Got it

HCIA-Big Data | Spark Principles and Architecture

Latest reply: May 17, 2022 08:31:19 827 21 8 0 0

Hello, everyone!

This post I will share with you the Spark principles and Architecture.

Spark System Architecture

As shown in the following figure, Spark Core is the core of the Spark ecosystem. Data is read data from the components at the persistence layer, such as HDFS and HBase. 

Mesos, Yarn, and Spark's own standalone Cluster Manager are used to schedule jobs for computing Spark application programs that can come from different components, such as Spark Shell/Spark Submit for batch processing, Spark Streaming for real -time processing, Spark SQL for ad hoc query, MLlib for machine learning, GraphX for graph processing, and SparkR for mathematical computing. 

Spark System Architecture

Typical Case - WordCount

Typical Case - WordCount

WordCount

WordCount

Spark SQL Overview

Spark SQL is the module used in Spark for structured data processing. In Spark applications, you can seamlessly use SQL statements or DataFrame APIs to query structured data.

Spark SQL Overview

Spark SQL allows developers to directly process RDD and query external data stored in Hive and HBase. An important feature of Spark SQL is the ability to process relational tables and RDD in a unified manner, so that developers can easily use SQL commands to perform external queries and perform more complex data analysis. 

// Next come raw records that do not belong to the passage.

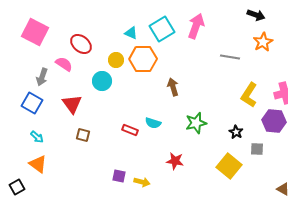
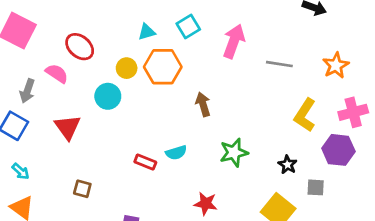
pink arrow: (196, 26) -> (234, 41), moved
cyan square: (162, 29) -> (188, 27), size x0.7
cyan triangle: (131, 33) -> (147, 32), turned -40
orange star: (263, 42) -> (336, 65), moved
cyan semicircle: (153, 123) -> (176, 153), turned -35
brown square: (83, 135) -> (82, 189), moved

Spark SQL uses a method similar to that used by relational databases to process SQL statements. Spark SQL parses SQL statements to form a tree, and then uses rules to bind and optimize the tree. 

Lexical and syntax parsing: Parses the lexical and syntax of the read SQL statements to identify keywords (such as SELECT, FROM, and WHERE), expressions, projections, and data sources in the SQL statements, to determine whether the SQL statements are standard, and to form a logical plan. 

Bind: Binds an SQL statement to a data dictionary (column, table, or view) of a database. If the related projection and data source exist, the SQL statement can be executed. 

Optimize: Spark SQL provides several execution plans and returns datasets queried from the database. 

Execute: executes the optimal execution plans obtained in the previous step and returns the dataset queried from the database. 

The differences between Spark SQL and Hive SQL, see What's the difference between Spark SQL and Hive?

Spark SQL and Hive

Differences:

  • The execution engine of Spark SQL is Spark Core, and the default execution engine of Hive is MapReduce.

  • The execution speed of Spark SQL is 10 to 100 times faster than Hive.

  • Spark SQL does not support buckets, but Hive supports.

Relationships:

  • Spark SQL depends on the metadata of Hive.

  • Spark SQL is compatible with most syntax and functions of Hive.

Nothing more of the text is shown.